From a technical perspective, AUD/USD broke below the neckline of a Head and Shoulders pattern last week, confirming a bearish continuation setup. Since then, the pair has traded in a relatively narrow range between 0.6450 and 0.6520, reflecting consolidation after the breakdown.

Immediate support is seen near the weekly low around 0.6440. A decisive move below this area could expose the multi-month horizontal support near 0.6400, which represents the next key downside target.

On the upside, initial resistance lies at the 0.6500 handle, followed by the 50-day Simple Moving Average (SMA) near 0.6550, which also aligns with the former neckline of the Head and Shoulders pattern. Only a break and daily close above this confluence zone would negate the bearish setup and shift the short-term structure back to bullish.

Momentum indicators remain slightly bearish, with the Relative Strength Index (RSI) hovering near 42, suggesting that while the downside pressure has eased, recovery attempts may face resistance unless broader risk sentiment improves.

Australian Dollar FAQs

One of the most significant factors for the Australian Dollar (AUD) is the level of interest rates set by the Reserve Bank of Australia (RBA). Because Australia is a resource-rich country another key driver is the price of its biggest export, Iron Ore. The health of the Chinese economy, its largest trading partner, is a factor, as well as inflation in Australia, its growth rate and Trade Balance. Market sentiment – whether investors are taking on more risky assets (risk-on) or seeking safe-havens (risk-off) – is also a factor, with risk-on positive for AUD.
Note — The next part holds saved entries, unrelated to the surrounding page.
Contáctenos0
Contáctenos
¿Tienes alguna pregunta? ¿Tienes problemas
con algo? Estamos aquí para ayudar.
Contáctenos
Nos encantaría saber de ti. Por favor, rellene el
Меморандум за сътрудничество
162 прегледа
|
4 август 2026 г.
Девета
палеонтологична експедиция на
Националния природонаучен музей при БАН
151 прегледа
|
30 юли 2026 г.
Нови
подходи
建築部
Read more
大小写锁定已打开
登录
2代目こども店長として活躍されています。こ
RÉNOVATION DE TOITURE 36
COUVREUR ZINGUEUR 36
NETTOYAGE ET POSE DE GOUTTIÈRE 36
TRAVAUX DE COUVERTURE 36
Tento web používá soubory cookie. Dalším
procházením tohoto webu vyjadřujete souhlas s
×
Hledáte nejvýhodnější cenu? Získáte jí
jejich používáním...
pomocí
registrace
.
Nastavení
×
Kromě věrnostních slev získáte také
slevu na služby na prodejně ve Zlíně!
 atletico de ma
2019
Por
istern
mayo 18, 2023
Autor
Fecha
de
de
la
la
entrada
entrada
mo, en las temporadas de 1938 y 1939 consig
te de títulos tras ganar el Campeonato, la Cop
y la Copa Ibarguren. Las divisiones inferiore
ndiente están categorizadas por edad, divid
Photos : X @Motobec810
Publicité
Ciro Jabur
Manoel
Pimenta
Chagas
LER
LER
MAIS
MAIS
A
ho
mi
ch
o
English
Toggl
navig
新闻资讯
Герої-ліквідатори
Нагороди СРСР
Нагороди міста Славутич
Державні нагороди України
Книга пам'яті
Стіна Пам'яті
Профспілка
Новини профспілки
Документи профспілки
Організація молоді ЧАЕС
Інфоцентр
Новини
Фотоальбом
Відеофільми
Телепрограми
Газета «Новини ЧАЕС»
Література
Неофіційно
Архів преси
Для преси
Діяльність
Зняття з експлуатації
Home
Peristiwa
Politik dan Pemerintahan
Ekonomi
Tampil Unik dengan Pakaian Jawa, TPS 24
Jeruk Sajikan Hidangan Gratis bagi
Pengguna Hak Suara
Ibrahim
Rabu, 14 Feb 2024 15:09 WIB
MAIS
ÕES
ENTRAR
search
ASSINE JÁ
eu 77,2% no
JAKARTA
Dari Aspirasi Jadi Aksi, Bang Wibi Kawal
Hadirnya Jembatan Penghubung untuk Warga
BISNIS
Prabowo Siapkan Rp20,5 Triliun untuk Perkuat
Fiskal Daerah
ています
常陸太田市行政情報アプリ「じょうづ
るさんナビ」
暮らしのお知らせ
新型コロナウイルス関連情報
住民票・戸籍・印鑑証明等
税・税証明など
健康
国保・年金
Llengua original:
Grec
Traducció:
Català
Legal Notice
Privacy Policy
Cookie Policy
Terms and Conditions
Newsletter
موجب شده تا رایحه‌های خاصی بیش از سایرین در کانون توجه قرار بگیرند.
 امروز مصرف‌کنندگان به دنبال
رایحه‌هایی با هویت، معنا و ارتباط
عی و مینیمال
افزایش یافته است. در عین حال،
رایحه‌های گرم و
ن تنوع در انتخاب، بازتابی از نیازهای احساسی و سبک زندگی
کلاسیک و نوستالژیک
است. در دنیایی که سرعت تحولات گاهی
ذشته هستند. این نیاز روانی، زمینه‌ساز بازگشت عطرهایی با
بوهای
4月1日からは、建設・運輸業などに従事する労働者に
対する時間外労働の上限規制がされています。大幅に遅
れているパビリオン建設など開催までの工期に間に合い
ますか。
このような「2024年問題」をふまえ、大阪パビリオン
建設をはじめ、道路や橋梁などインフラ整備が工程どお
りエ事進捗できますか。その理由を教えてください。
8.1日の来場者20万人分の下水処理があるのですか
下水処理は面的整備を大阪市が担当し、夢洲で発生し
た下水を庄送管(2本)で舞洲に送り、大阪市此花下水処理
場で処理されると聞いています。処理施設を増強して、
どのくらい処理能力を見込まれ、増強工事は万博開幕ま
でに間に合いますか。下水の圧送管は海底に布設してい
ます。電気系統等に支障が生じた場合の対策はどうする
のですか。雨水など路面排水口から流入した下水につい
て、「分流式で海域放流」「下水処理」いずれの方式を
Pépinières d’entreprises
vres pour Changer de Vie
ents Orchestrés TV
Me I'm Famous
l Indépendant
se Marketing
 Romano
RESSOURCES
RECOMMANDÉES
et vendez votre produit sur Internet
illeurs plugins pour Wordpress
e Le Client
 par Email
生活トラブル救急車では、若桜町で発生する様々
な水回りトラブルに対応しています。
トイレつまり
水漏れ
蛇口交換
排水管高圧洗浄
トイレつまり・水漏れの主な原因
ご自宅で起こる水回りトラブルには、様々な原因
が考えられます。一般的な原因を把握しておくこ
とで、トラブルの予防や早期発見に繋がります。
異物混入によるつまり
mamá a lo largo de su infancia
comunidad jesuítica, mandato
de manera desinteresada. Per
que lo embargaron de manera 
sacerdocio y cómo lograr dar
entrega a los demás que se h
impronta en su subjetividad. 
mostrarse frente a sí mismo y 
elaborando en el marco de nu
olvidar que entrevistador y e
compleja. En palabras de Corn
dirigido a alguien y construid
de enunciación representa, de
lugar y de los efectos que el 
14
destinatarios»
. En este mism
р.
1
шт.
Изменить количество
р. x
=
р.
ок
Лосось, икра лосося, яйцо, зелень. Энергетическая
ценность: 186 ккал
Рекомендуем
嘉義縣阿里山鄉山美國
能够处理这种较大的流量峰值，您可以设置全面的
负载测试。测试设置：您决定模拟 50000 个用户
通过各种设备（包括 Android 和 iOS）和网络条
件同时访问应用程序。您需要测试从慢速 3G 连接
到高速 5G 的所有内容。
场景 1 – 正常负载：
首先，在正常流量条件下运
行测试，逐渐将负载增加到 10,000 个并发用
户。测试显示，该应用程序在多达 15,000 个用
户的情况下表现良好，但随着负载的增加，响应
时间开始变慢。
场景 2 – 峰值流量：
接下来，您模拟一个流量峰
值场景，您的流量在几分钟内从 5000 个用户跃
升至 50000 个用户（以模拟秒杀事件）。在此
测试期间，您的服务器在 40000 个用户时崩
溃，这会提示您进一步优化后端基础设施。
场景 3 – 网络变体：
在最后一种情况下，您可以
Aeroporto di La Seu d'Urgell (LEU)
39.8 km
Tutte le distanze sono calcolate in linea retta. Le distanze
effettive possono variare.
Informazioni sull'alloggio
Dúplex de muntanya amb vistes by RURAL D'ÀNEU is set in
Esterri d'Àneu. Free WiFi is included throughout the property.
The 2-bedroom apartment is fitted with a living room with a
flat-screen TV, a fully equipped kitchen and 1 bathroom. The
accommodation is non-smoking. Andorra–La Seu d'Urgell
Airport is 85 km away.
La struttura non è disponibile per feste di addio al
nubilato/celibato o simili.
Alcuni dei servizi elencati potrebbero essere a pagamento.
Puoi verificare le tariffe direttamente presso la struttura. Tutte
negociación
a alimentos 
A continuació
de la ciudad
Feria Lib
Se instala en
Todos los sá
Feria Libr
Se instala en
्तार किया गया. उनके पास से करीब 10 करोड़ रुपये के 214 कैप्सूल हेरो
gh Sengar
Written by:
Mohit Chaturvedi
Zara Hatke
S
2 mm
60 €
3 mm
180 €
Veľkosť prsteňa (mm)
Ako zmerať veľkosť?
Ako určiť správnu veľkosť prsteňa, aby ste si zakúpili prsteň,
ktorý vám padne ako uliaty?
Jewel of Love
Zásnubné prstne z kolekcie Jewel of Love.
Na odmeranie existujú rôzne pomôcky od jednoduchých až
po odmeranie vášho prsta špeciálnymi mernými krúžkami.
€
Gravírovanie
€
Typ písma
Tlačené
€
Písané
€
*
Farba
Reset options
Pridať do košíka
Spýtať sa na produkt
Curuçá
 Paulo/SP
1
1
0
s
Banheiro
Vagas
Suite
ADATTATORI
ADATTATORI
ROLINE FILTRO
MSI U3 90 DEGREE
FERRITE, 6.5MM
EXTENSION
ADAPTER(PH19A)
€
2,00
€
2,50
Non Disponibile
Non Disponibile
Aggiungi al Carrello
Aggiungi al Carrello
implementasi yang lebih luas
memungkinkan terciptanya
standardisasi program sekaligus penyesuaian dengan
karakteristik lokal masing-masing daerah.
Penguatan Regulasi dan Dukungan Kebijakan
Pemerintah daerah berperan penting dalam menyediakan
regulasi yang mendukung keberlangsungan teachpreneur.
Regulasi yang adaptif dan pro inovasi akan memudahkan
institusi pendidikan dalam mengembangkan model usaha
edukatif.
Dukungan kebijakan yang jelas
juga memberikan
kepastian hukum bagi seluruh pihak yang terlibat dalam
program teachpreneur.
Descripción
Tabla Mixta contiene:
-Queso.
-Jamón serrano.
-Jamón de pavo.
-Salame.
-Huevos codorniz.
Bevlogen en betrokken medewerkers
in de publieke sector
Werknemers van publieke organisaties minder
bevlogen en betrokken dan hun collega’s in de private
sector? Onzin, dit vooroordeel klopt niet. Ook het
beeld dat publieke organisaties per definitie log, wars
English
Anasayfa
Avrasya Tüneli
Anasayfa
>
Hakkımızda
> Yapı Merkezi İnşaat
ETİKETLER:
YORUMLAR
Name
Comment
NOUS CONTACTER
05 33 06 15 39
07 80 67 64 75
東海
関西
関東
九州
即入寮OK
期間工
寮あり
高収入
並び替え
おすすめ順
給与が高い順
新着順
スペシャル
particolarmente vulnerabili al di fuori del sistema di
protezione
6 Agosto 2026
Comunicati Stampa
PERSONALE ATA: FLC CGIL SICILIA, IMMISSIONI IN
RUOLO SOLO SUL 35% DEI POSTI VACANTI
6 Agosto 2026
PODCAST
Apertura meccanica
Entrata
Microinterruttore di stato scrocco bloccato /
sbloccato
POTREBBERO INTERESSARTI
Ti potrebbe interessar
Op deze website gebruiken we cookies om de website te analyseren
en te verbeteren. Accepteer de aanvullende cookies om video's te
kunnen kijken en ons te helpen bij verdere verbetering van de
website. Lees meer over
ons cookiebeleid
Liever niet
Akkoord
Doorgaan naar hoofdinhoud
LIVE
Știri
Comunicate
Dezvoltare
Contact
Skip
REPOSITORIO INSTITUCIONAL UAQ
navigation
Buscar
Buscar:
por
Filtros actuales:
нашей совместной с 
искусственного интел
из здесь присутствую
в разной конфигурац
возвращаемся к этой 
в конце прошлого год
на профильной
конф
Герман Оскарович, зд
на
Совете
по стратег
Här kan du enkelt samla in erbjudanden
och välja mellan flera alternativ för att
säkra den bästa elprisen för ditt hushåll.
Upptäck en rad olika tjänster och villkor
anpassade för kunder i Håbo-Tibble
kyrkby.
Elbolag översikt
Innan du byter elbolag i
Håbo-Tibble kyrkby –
The Reserve Bank of Australia (RBA) influences the Australian Dollar (AUD) by setting the level of interest rates that Australian banks can lend to each other. This influences the level of interest rates in the economy as a whole. The main goal of the RBA is to maintain a stable inflation rate of 2-3% by adjusting interest rates up or down. Relatively high interest rates compared to other major central banks support the AUD, and the opposite for relatively low. The RBA can also use quantitative easing and tightening to influence credit conditions, with the former AUD-negative and the latter AUD-positive.

China is Australia’s largest trading partner so the health of the Chinese economy is a major influence on the value of the Australian Dollar (AUD). When the Chinese economy is doing well it purchases more raw materials, goods and services from Australia, lifting demand for the AUD, and pushing up its value. The opposite is the case when the Chinese economy is not growing as fast as expected. Positive or negative surprises in Chinese growth data, therefore, often have a direct impact on the Australian Dollar and its pairs.

Iron Ore is Australia’s largest export, accounting for $118 billion a year according to data from 2021, with China as its primary destination. The price of Iron Ore, therefore, can be a driver of the Australian Dollar. Generally, if the price of Iron Ore rises, AUD also goes up, as aggregate demand for the currency increases. The opposite is the case if the price of Iron Ore falls. Higher Iron Ore prices also tend to result in a greater likelihood of a positive Trade Balance for Australia, which is also positive of the AUD.

The Trade Balance, which is the difference between what a country earns from its exports versus what it pays for its imports, is another factor that can influence the value of the Australian Dollar. If Australia produces highly sought after exports, then its currency will gain in value purely from the surplus demand created from foreign buyers seeking to purchase its exports versus what it spends to purchase imports. Therefore, a positive net Trade Balance strengthens the AUD, with the opposite effect if the Trade Balance is negative.

Disclaimer: For information purposes only. Past performance is not indicative of future results.